The next question is how CT311 is exported into host cell cytosol during chlamydial infection. This is a common question faced by the entire chlamydia research fields. The observations that the CT311 N-terminal signal sequence directed the translocation of mature PhoA into E. coli periplasm and secretion of CT311 in Chlamydia-infected cells was inhibited by a signal peptidase I inhibitor strongly suggest that a sec-dependent pathway may play an important role in the secretion of CT311 into host cell cytosol. However, the sec-dependent pathway can only translocate its cargoes into the periplasmic region. How is the periplasmic CT311 further exported out of the chlamydial organisms and into host cell cytoplasm? The C. trachomatis organisms do express homologs of the general secretion proteins (Gsps) in the outer membrane, including CT570-572 for GspF, E & D respectively. However, these outer membrane secretion proteins export periplasmic proteins out of the organisms in free form. It is hard to imagine how soluble proteins once dumped into the inclusion lumen can further cross the inclusion membrane to enter host cell cytosol in a controlled/regulated manner. Since CT311-laden vesicule-like structures free of chlamydial organisms were detected in the lumen of chlamydial inclusions, we like to propose that the chlamydial organisms may use an outer membrane vesicular (OMV) budding mechanism to export the periplasmic cargoes into host cell cytosol. This hypothesis is also consistent with various previous observations that the chlamydial RB outer membrane was induced to undergo vesiculation (Matsumoto & Manire, 1970a
; Matsumoto & Manire, 1970b
) and chlamydial organism-free vesicles were detected both inside (Jorgensen & Valdivia, 2008
) and outside of inclusion membrane (Giles et al., 2006
). The vesiculized CT311 may further enter host cell cytosol by vesicle fusing with or passing through the inclusion membrane. Although OMVs have been recognized as an essential means for gram-negative bacteria to secrete virulence factors (Ellis & Kuehn, 2010
; Ellis et al., 2010
; Parker et al., 2010
; Unal et al., 2010
), the precise mechanisms on how OMVs are regulated remain unknown (Haurat et al., 2010
), which has led some scientists to question whether OMVs can really represent a specific mechanism for protein secretion. The C. trachomatis-infected cells may provide a unique model system for dissecting the molecular pathways of OMVs.
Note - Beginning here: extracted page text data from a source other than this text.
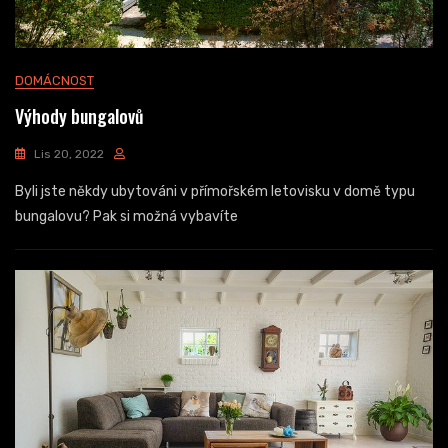
DOMÁCNOST
Výhody bungalovů
Lis 20, 2022
Byli jste někdy ubytováni v přímořském letovisku v domě typu
bungalovu? Pak si možná vybavíte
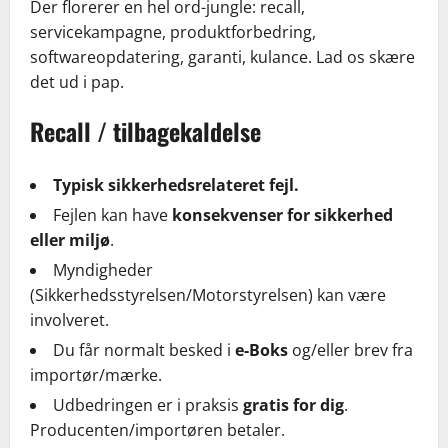
Der florerer en hel ord-jungle: recall,
servicekampagne, produktforbedring,
softwareopdatering, garanti, kulance. Lad os skære
det ud i pap.
Recall / tilbagekaldelse
Typisk sikkerhedsrelateret fejl.
Fejlen kan have
konsekvenser for sikkerhed
eller miljø
.
Myndigheder
(Sikkerhedsstyrelsen/Motorstyrelsen) kan være
involveret.
Du får normalt besked i
e-Boks
og/eller brev fra
importør/mærke.
Udbedringen er i praksis
gratis for dig
.
Producenten/importøren betaler.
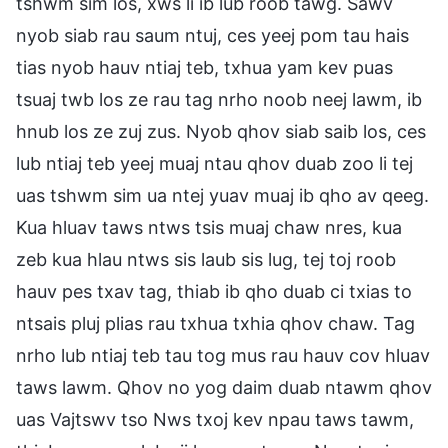
tshwm sim los, xws li ib lub roob tawg. Sawv
nyob siab rau saum ntuj, ces yeej pom tau hais
tias nyob hauv ntiaj teb, txhua yam kev puas
tsuaj twb los ze rau tag nrho noob neej lawm, ib
hnub los ze zuj zus. Nyob qhov siab saib los, ces
lub ntiaj teb yeej muaj ntau qhov duab zoo li tej
uas tshwm sim ua ntej yuav muaj ib qho av qeeg.
Kua hluav taws ntws tsis muaj chaw nres, kua
zeb kua hlau ntws sis laub sis lug, tej toj roob
hauv pes txav tag, thiab ib qho duab ci txias to
ntsais pluj plias rau txhua txhia qhov chaw. Tag
nrho lub ntiaj teb tau tog mus rau hauv cov hluav
taws lawm. Qhov no yog daim duab ntawm qhov
uas Vajtswv tso Nws txoj kev npau taws tawm,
Regardless of how CT311 is secreted into host cell cytosol, a more important question is what role the secreted CT311 may play during C. trachomatis infection. CT311 is categorized as a Chlamydia-specific hypothetical protein with a total of 235 amino acids and a pI of 9.75 (http://stdgen.northwestern.edu
). CT311 is conserved among all chlamydial genomes sequenced so far, suggesting that it is essential for maintaining the chlamydial intracellular parasitism. However, little is known about how CT311 works. No putative conserved domains have been detected using bioinformatics programs (http://toolkit.tuebingen.mpg.de/hhpred
). Indeed, identifying the secretion pathway and determining the functionality of Chlamydia trachomatis-secreted proteins (CtSPs) have been the common challenges faced by modern chlamydial researchers. As more CtSPs are identified, more knowledge will be accumulated and more tools will be available for figuring out biological significance of CtSPs. While we continue our path to identify new CtSPs, we are also using approaches such as yeast-two hybrid and co-precipitation to gain in-depth knowledge on the already identified CtSPs.